Return map of the time series of the observed data (right panel), Xn versus Xn + 1 using the amplitude of nRMS at each step corresponding to the series of points (blue circles) in the left panel.

https://doi.org/10.1371/journal.pone.0180898.g001

To classify the gait patterns using nRMS, which represents the magnitude of trunk fluctuation and regularity in the time series of trunk fluctuation, we used a cluster analysis. Cluster analysis is used widely to classify the gait patterns of healthy people and patients using EMG results, gait, posture, and kinematic variables [3639]. Here, we applied it to trunk fluctuations during gait. We used the Ward method to perform a hierarchical cluster analysis with reference to the Euclidean distance [40]. Many studies have used a k-means cluster analysis to classify the distinct gait groups of patients with disorders such as cerebral palsy [38,41] and healthy participants.

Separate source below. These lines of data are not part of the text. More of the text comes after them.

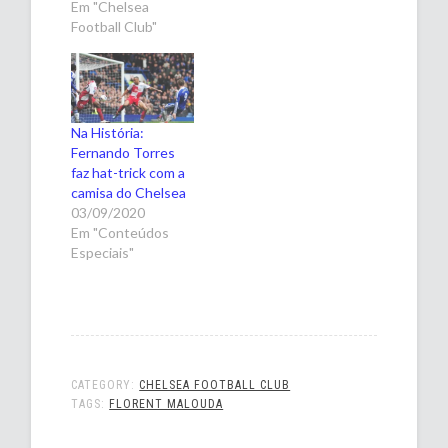
Em "Chelsea
Football Club"
Na História:
Fernando Torres
faz hat-trick com a
camisa do Chelsea
03/09/2020
Em "Conteúdos
Especiais"
CATEGORY:
CHELSEA FOOTBALL CLUB
TAGS:
FLORENT MALOUDA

However, because we could not define the number of gait patterns of the elderly a priori, we chose a hierarchical clustering method instead of a non-hierarchical clustering method. We defined four clusters by combining the nRMS and regularity data using computed dendrograms. Regarding clinical validity, the dendrograms for C7 were drawn to identify the subjects who had experienced falls. Additionally, one-way analysis of variance was used to explore differences among the four clusters in terms of step CV, and the Bonferroni method was used to perform multiple comparisons.

Statistical analyses

We explored the normality of distribution of all variables, including age, height, weight, gait speed, step CV, nRMS, and regularity, at L3 and C7. If normality was confirmed, we applied Student’s t-test; otherwise, the Mann–Whitney U-test was performed. Next, cluster analysis was used to reveal the relationships between the nRMS and regularity during walking. All statistical analyses were conducted using the ‘R’ software (ver. 3.2.2). The level of significance for all analyses was set at p < 0.05. The effect size was calculated in terms of Cohen’s d.

Results

Differences in gait variables between younger and older adults

Table 2 shows the differences in gait variables between the two groups. The walking speed was significantly faster in the younger adults (p = 0.03, d = 0.56), and the step CV was significantly greater in the older group (p = 3.49 × 10−4, d = 2.47). The normalized root mean square (nRMS) value indicating trunk fluctuation at L3 was 0.08 ± 0.01 in the younger group and 0.11 ± 0.03 in the older group; the older group’s value was significantly greater than that of the younger group (p = 0.03, d = 0.94). The nRMS value indicating trunk fluctuation at C7 in the younger group was 0.06 ± 0.02; in the older group, it was 0.11 ± 0.03. The value was significantly greater in the younger group (p = 4.54 × 10−5, d = 2.95). The time series regularity during walking was higher in the younger than in the older group only at L3 (p = 0.04, d = 0.86).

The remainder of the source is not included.